IQ shredding (You have to read through a lot of handwavey guff to find out that it means “Dim people breed like rabbits, how can we persuade clever men to marry clever women and up the average so that we can have innovative tech in the future? I mean who’s going to design our hoverboards?”)

Pepe the Frog (right-wing mascot)

She slayed the Oscars in your granny’s eyemakeup! (Purple all round the eye as worn in... when exactly?)

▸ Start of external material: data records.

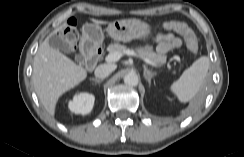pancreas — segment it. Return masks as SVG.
Listing matches in <instances>:
<instances>
[{
	"label": "pancreas",
	"mask_w": 244,
	"mask_h": 157,
	"mask_svg": "<svg viewBox=\"0 0 244 157\" xmlns=\"http://www.w3.org/2000/svg\"><path fill=\"white\" fill-rule=\"evenodd\" d=\"M107 50L110 54L118 52V53H121L123 56L125 54V51L130 50V49L127 48L125 45H121L119 43H114V44H110L108 46ZM136 51L139 55L149 58L151 61H153L157 65H161L166 62V58H167L166 55L156 53L150 48H138Z\"/></svg>",
	"instance_id": "pancreas-1"
}]
</instances>
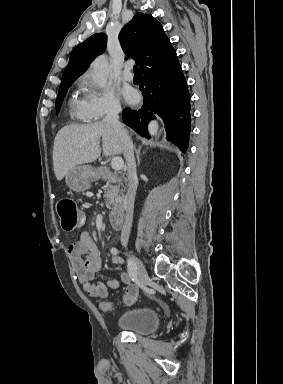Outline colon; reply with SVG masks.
Instances as JSON below:
<instances>
[{
	"label": "colon",
	"instance_id": "1",
	"mask_svg": "<svg viewBox=\"0 0 283 384\" xmlns=\"http://www.w3.org/2000/svg\"><path fill=\"white\" fill-rule=\"evenodd\" d=\"M57 212L64 231L71 232L83 224V213L72 199H62L57 205ZM137 294V288L129 286L123 295V303L132 305L136 301ZM100 308L103 312L109 313L113 311L114 305L112 302L104 301L100 303Z\"/></svg>",
	"mask_w": 283,
	"mask_h": 384
}]
</instances>
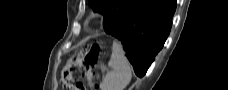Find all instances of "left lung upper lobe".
Wrapping results in <instances>:
<instances>
[{"instance_id": "5c2ea615", "label": "left lung upper lobe", "mask_w": 228, "mask_h": 90, "mask_svg": "<svg viewBox=\"0 0 228 90\" xmlns=\"http://www.w3.org/2000/svg\"><path fill=\"white\" fill-rule=\"evenodd\" d=\"M130 0H88L94 11L104 15V27L107 29L129 6Z\"/></svg>"}]
</instances>
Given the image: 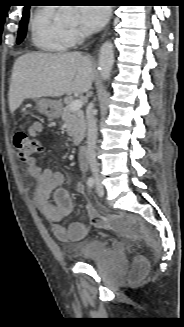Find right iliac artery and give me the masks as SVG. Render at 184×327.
<instances>
[{
	"label": "right iliac artery",
	"instance_id": "obj_1",
	"mask_svg": "<svg viewBox=\"0 0 184 327\" xmlns=\"http://www.w3.org/2000/svg\"><path fill=\"white\" fill-rule=\"evenodd\" d=\"M95 184V179L93 177H89L88 180H87V186L89 188H92Z\"/></svg>",
	"mask_w": 184,
	"mask_h": 327
}]
</instances>
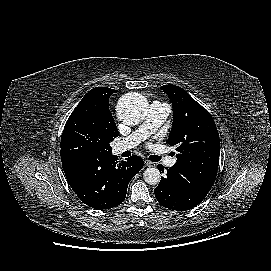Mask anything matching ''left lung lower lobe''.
<instances>
[{"instance_id": "left-lung-lower-lobe-1", "label": "left lung lower lobe", "mask_w": 271, "mask_h": 271, "mask_svg": "<svg viewBox=\"0 0 271 271\" xmlns=\"http://www.w3.org/2000/svg\"><path fill=\"white\" fill-rule=\"evenodd\" d=\"M158 169L160 173L164 171L162 165H158ZM166 169V177H161L154 192L158 202L168 209L177 211L192 209L206 197L211 189V185L176 165Z\"/></svg>"}]
</instances>
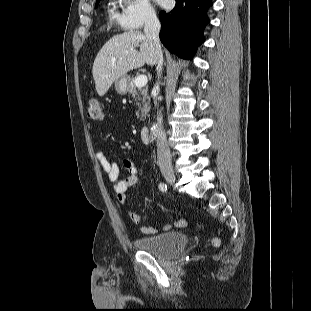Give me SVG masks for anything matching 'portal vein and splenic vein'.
<instances>
[{"instance_id":"portal-vein-and-splenic-vein-1","label":"portal vein and splenic vein","mask_w":311,"mask_h":311,"mask_svg":"<svg viewBox=\"0 0 311 311\" xmlns=\"http://www.w3.org/2000/svg\"><path fill=\"white\" fill-rule=\"evenodd\" d=\"M147 82H148V79L146 75H140L135 78V85L137 87H144L147 84Z\"/></svg>"}]
</instances>
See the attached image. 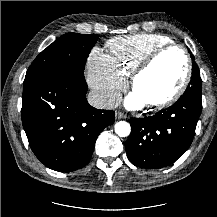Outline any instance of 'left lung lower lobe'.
I'll list each match as a JSON object with an SVG mask.
<instances>
[{"label": "left lung lower lobe", "instance_id": "left-lung-lower-lobe-1", "mask_svg": "<svg viewBox=\"0 0 217 217\" xmlns=\"http://www.w3.org/2000/svg\"><path fill=\"white\" fill-rule=\"evenodd\" d=\"M201 110V96L184 93L156 115L131 118V134L125 144L130 162L145 169L174 163L191 145Z\"/></svg>", "mask_w": 217, "mask_h": 217}]
</instances>
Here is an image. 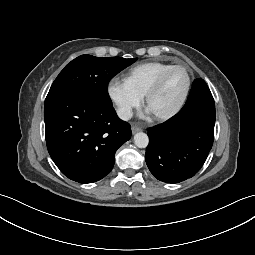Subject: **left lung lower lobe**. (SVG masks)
Wrapping results in <instances>:
<instances>
[{
	"mask_svg": "<svg viewBox=\"0 0 255 255\" xmlns=\"http://www.w3.org/2000/svg\"><path fill=\"white\" fill-rule=\"evenodd\" d=\"M215 103L203 79H196L184 107L166 122L148 128L145 159L160 181L178 183L203 166L214 139Z\"/></svg>",
	"mask_w": 255,
	"mask_h": 255,
	"instance_id": "left-lung-lower-lobe-1",
	"label": "left lung lower lobe"
}]
</instances>
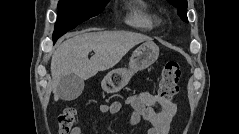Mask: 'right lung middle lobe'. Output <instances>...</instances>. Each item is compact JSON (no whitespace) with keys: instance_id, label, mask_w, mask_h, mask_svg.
<instances>
[{"instance_id":"1","label":"right lung middle lobe","mask_w":239,"mask_h":134,"mask_svg":"<svg viewBox=\"0 0 239 134\" xmlns=\"http://www.w3.org/2000/svg\"><path fill=\"white\" fill-rule=\"evenodd\" d=\"M109 0H60L53 42L81 22L101 13Z\"/></svg>"}]
</instances>
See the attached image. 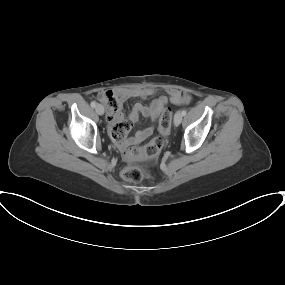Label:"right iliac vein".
Returning a JSON list of instances; mask_svg holds the SVG:
<instances>
[{"instance_id": "obj_1", "label": "right iliac vein", "mask_w": 285, "mask_h": 285, "mask_svg": "<svg viewBox=\"0 0 285 285\" xmlns=\"http://www.w3.org/2000/svg\"><path fill=\"white\" fill-rule=\"evenodd\" d=\"M97 114L103 115L104 114V107L102 105H97L95 108Z\"/></svg>"}]
</instances>
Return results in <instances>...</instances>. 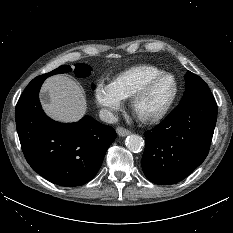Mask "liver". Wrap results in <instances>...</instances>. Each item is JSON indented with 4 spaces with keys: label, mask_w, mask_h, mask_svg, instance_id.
I'll return each mask as SVG.
<instances>
[{
    "label": "liver",
    "mask_w": 233,
    "mask_h": 233,
    "mask_svg": "<svg viewBox=\"0 0 233 233\" xmlns=\"http://www.w3.org/2000/svg\"><path fill=\"white\" fill-rule=\"evenodd\" d=\"M42 92L49 95V101L43 102V109L53 119L76 122L84 116L87 109L84 92L69 77L55 75L48 78L43 84Z\"/></svg>",
    "instance_id": "1"
}]
</instances>
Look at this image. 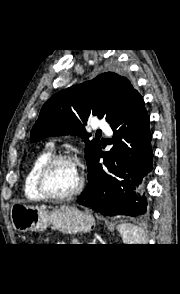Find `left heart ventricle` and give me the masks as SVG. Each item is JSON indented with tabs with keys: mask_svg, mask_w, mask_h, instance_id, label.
Listing matches in <instances>:
<instances>
[{
	"mask_svg": "<svg viewBox=\"0 0 180 294\" xmlns=\"http://www.w3.org/2000/svg\"><path fill=\"white\" fill-rule=\"evenodd\" d=\"M79 182V173L75 165L69 162L56 164L46 177V188L54 194H66L74 190Z\"/></svg>",
	"mask_w": 180,
	"mask_h": 294,
	"instance_id": "obj_1",
	"label": "left heart ventricle"
}]
</instances>
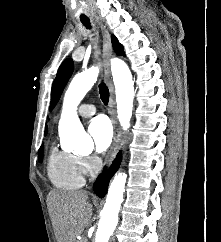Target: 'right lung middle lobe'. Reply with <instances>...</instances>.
<instances>
[{"label": "right lung middle lobe", "mask_w": 221, "mask_h": 242, "mask_svg": "<svg viewBox=\"0 0 221 242\" xmlns=\"http://www.w3.org/2000/svg\"><path fill=\"white\" fill-rule=\"evenodd\" d=\"M43 158V145L40 147L39 149V153H38V159L41 162Z\"/></svg>", "instance_id": "1"}]
</instances>
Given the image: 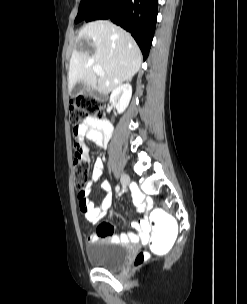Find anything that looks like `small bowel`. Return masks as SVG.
<instances>
[{
  "instance_id": "1",
  "label": "small bowel",
  "mask_w": 247,
  "mask_h": 304,
  "mask_svg": "<svg viewBox=\"0 0 247 304\" xmlns=\"http://www.w3.org/2000/svg\"><path fill=\"white\" fill-rule=\"evenodd\" d=\"M112 132V125L107 120H101L94 117L86 118L78 127L73 135L72 144L74 149L72 155L75 156L77 162H90L89 149L84 145V140L93 141L101 148H105L108 144ZM103 160L96 159L92 171L91 181L87 184L83 197L79 198V206L85 219L93 225H96V232L87 237L89 243H94L100 238L110 237L113 241L124 242H142L147 243L150 237V221L144 218L136 221L132 226L139 231L135 233H123L121 235L114 234V226L106 220L107 209L111 205L112 195L109 192V183L104 181L101 183V189L106 192L99 206L89 199L92 184L96 182L103 171ZM138 208L140 211L146 209L147 200L141 195L137 196Z\"/></svg>"
}]
</instances>
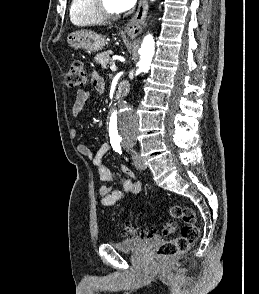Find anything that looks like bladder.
Wrapping results in <instances>:
<instances>
[{"label": "bladder", "instance_id": "obj_1", "mask_svg": "<svg viewBox=\"0 0 259 294\" xmlns=\"http://www.w3.org/2000/svg\"><path fill=\"white\" fill-rule=\"evenodd\" d=\"M159 240L158 236L152 237H131L121 241L111 242L116 250L121 252H139L146 246Z\"/></svg>", "mask_w": 259, "mask_h": 294}]
</instances>
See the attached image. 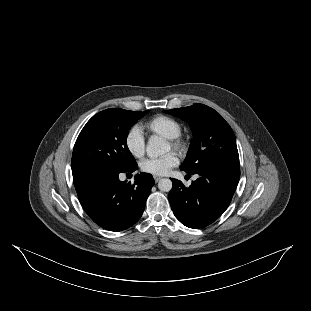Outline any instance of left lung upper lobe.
Returning a JSON list of instances; mask_svg holds the SVG:
<instances>
[{
  "instance_id": "1",
  "label": "left lung upper lobe",
  "mask_w": 311,
  "mask_h": 311,
  "mask_svg": "<svg viewBox=\"0 0 311 311\" xmlns=\"http://www.w3.org/2000/svg\"><path fill=\"white\" fill-rule=\"evenodd\" d=\"M164 112L188 122L193 131V139L187 157L180 166L181 170L192 174L214 165L239 164L233 130L214 109L195 104Z\"/></svg>"
}]
</instances>
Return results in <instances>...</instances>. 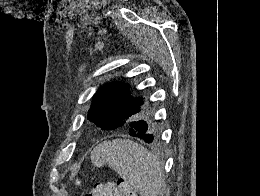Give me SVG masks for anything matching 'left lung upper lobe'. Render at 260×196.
<instances>
[{
  "instance_id": "obj_1",
  "label": "left lung upper lobe",
  "mask_w": 260,
  "mask_h": 196,
  "mask_svg": "<svg viewBox=\"0 0 260 196\" xmlns=\"http://www.w3.org/2000/svg\"><path fill=\"white\" fill-rule=\"evenodd\" d=\"M113 106L129 107L134 113L121 124L101 123L98 119ZM87 118L103 130L129 128L131 124L143 123L148 127L154 142L159 139L161 132V120L156 119L153 107L150 104L145 105L142 98H132L129 95V86L120 82L106 84L97 91L93 97V104Z\"/></svg>"
}]
</instances>
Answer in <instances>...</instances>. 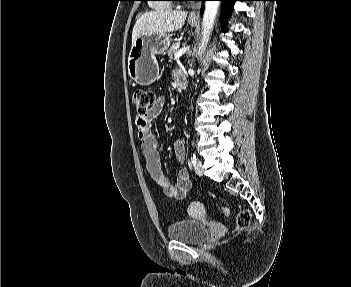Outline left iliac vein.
Wrapping results in <instances>:
<instances>
[{
    "label": "left iliac vein",
    "mask_w": 351,
    "mask_h": 287,
    "mask_svg": "<svg viewBox=\"0 0 351 287\" xmlns=\"http://www.w3.org/2000/svg\"><path fill=\"white\" fill-rule=\"evenodd\" d=\"M202 161L197 160L194 164V171L198 176H202L203 174V166Z\"/></svg>",
    "instance_id": "1"
}]
</instances>
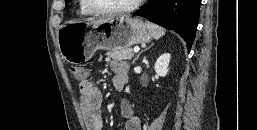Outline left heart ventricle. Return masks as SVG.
I'll use <instances>...</instances> for the list:
<instances>
[{"instance_id": "left-heart-ventricle-1", "label": "left heart ventricle", "mask_w": 257, "mask_h": 130, "mask_svg": "<svg viewBox=\"0 0 257 130\" xmlns=\"http://www.w3.org/2000/svg\"><path fill=\"white\" fill-rule=\"evenodd\" d=\"M134 0H90V2L100 9L120 8L131 4Z\"/></svg>"}]
</instances>
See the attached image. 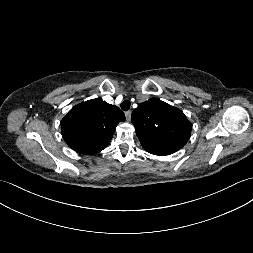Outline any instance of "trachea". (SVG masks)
Masks as SVG:
<instances>
[{"mask_svg":"<svg viewBox=\"0 0 253 253\" xmlns=\"http://www.w3.org/2000/svg\"><path fill=\"white\" fill-rule=\"evenodd\" d=\"M130 105H131V103H130L129 100H124V101L121 103V109H122L123 111H128L129 108H130Z\"/></svg>","mask_w":253,"mask_h":253,"instance_id":"trachea-1","label":"trachea"}]
</instances>
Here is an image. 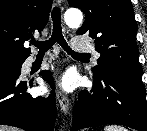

Vertical: The 'manufacturing vertical' means the industry or market. And a 'vertical market' includes all potential purchasers in one industry. (Management Today)

March
Cuckoo and unicorns land (inhabited by luvvies and bleeding-heart liberals)

There are people in power who don’t understand how insurance works, and don’t know what the word “deal” means. They think we can just “walk away” from the EU.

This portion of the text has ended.